ROANOKE TIMES

                         Roanoke Times
                 Copyright (c) 1995, Landmark Communications, Inc.

DATE: WEDNESDAY, September 29, 1993                   TAG: 9309290099
SECTION: BUSINESS                    PAGE: B7   EDITION: METRO 
SOURCE: The Washington Post
DATELINE:                                 LENGTH: Short


FBI `STING' FINDS MASSIVE THEFT AT IBM

IBM has secretly been working with the FBI since 1991 on a "sting" operation aimed at uncovering theft and fraud that may have cost the faltering computer company hundreds of millions of dollars.

Law enforcement officials and an IBM executive confirmed that a computer parts trader named John Patterson bought and sold IBM parts and equipment in the huge market for used computer products. Hundreds of deals were captured on audio and video tape.

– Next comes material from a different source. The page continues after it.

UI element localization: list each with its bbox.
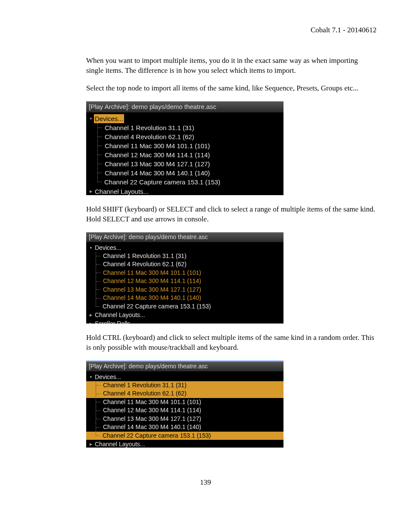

Because of lax management or theft, Patterson said, valuable IBM products were stacked in a scrap yard in Lexington, Ky. He said he once paid 10 cents apiece for 6,000 printer components in their original boxes and resold them for $6 to $20 each. Patterson has been given immunity from prosecution.

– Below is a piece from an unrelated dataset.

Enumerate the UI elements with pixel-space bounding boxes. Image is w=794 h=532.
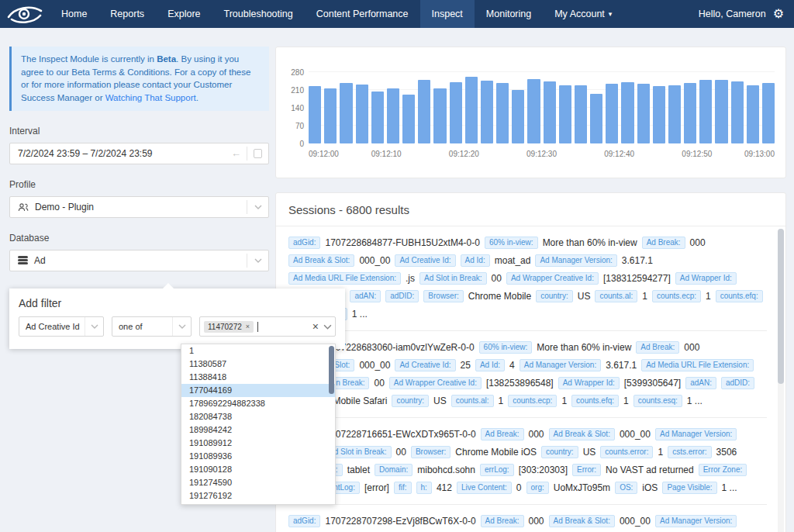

The sting sheds some new light on the financial crisis gripping IBM and suggests that during the late 1980s, the $60 billion company lost control over excess parts and discontinued products in its Lexington depot, which stored IBM surplus goods from all over the country.

"All across the United States, people would fly in, bid on the equipment," said Gary Pollmann, a Lexington police detective who spent almost two months working with Patterson in the guise of a scrap-yard employee. ". . . You'd have one guy coming in with holes in his pants, the next guy in a three-piece suit."